Somewhere, almost certainly in the Middle East or Central Asia, a roomful of men must have been celebrating wildly this morning (NZT) as they saw the greatest act of terrorism in history go precisely as they had planned it.

While the rest of the
world watched their television sets in horror, they would have been delighted at the success of an operation which demanded precision, expertise and co-ordination of the highest order.

Attack timeline

(Times are local time in New York. New Zealand is 16 hours ahead of New York.)

* 08.58 Hijacked jet crashes into south tower of World Trade Centre.

* 09.16 Second hijacked plane crashes into north tower of World Trade Centre

* 09.43 Plane crashes into the Pentagon.

* 10.07 South tower of World Trade Centre tower collapses.

* 10.25 Car bomb explodes outside State Department in Washington.

* 10.27 North tower of World Trade Centre collapses.

* 10.30 747 crashes near Pittsburgh

According to some sources, there had been warnings of threats to American interests abroad, but they were so unspecific as to have been useless. The CIA and the FBI appear to have been unable to penetrate the world in which the terrorists operated.

Porter Goss, chair of the House of Representatives Intelligence Committee, said: "We are scrambling all the time to assess information about people who could do harm to the United States and its people ... We will have to rethink how we do business and deal with this kind of threat."

Before retaliating, it was vital to get accurate information, so that any strike should "not provoke incidents that are unwarranted".

Before yesterday the worst act of terrorism on American soil was home-grown: the bombing of the federal building in Oklahoma City in 1995, killing 168 people.

Timothy McVeigh has been executed for that crime, but the degree of fanaticism in today's atrocity, which must have required large numbers of perpetrators willing to sacrifice their own lives, tends to turn suspicion abroad.

America's unremittinng support for Israel in its bloody, year-long conflict with the Palestinians is sure to be seen as one possible cause.

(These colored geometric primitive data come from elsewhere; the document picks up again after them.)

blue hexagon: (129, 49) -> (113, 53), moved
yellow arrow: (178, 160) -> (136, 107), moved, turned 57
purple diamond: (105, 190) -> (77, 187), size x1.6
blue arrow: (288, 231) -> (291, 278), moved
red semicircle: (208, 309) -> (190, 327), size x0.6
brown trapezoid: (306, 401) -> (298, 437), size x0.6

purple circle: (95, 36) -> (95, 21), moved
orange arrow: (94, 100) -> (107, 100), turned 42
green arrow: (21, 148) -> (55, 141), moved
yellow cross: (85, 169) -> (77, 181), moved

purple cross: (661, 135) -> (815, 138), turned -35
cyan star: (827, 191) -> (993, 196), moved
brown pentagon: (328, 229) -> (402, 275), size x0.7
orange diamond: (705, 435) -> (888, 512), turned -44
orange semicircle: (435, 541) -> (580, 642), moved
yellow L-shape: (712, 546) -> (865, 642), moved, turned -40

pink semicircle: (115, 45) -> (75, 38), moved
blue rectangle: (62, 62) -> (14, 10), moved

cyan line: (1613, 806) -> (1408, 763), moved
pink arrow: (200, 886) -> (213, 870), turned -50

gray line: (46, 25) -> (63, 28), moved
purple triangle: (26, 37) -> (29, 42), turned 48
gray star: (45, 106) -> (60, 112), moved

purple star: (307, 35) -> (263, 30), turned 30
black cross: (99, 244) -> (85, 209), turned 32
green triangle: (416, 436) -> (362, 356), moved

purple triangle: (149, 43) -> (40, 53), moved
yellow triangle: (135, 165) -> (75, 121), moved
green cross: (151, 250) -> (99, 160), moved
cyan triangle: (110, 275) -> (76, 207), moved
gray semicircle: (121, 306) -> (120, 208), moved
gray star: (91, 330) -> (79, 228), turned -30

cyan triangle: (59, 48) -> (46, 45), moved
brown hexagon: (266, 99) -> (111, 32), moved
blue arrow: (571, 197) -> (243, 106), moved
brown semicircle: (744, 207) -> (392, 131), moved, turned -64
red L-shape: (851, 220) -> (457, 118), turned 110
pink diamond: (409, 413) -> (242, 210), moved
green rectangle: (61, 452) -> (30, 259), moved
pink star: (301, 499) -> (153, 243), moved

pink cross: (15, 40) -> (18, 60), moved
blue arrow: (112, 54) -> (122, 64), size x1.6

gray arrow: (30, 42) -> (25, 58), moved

Iraqi revenge for the Gulf War is another possibility.

The man certain to be regarded as the prime suspect is Osama bin Laden, the Saudi Arabian-born Islamic radical and multi-millionaire accused by the Americans of being a terrorist mastermind.

Next in line might be Saddam Hussein of Iraq, believed to be harbouring one of the perpetrators of the last terrorist attack on the World Trade Center.

Baghdad was accused of extensive links to the last terrorist attack on the World Trade Center, when a 1,200lb (2645.5 kg) bomb was left in a truck in the complex's parking garage.

It exploded on 26 February 1993, killing six people and injuring 1,000.

Abdul Rahman Yasin, an Iraqi government employee indicted for the bombing, fled the US and is believed to be sheltering in Iraq.

In 1993 Ramzi Yousef, according to the judge who sentenced him to life imprisonment without parole for masterminding the bombing, planned to topple one tower of the World Trade Centre into the other, and to release a cloud of deadly cyanide gas.

He failed in that aim – the bomb was not powerful enough, and the gas evaporated in the heat of the explosion. He was caught before he could carry out another plan, to blow up 11 US commercial aircraft in one day.

Now others have succeeded in carrying out much of what he intended. In the absence of state support from a country such as Iraq, one of the few other people apparently capable of carrying out such an attack is Mr bin Laden, who has taken refuge with the hardline Islamist Taliban regime in Afghanistan.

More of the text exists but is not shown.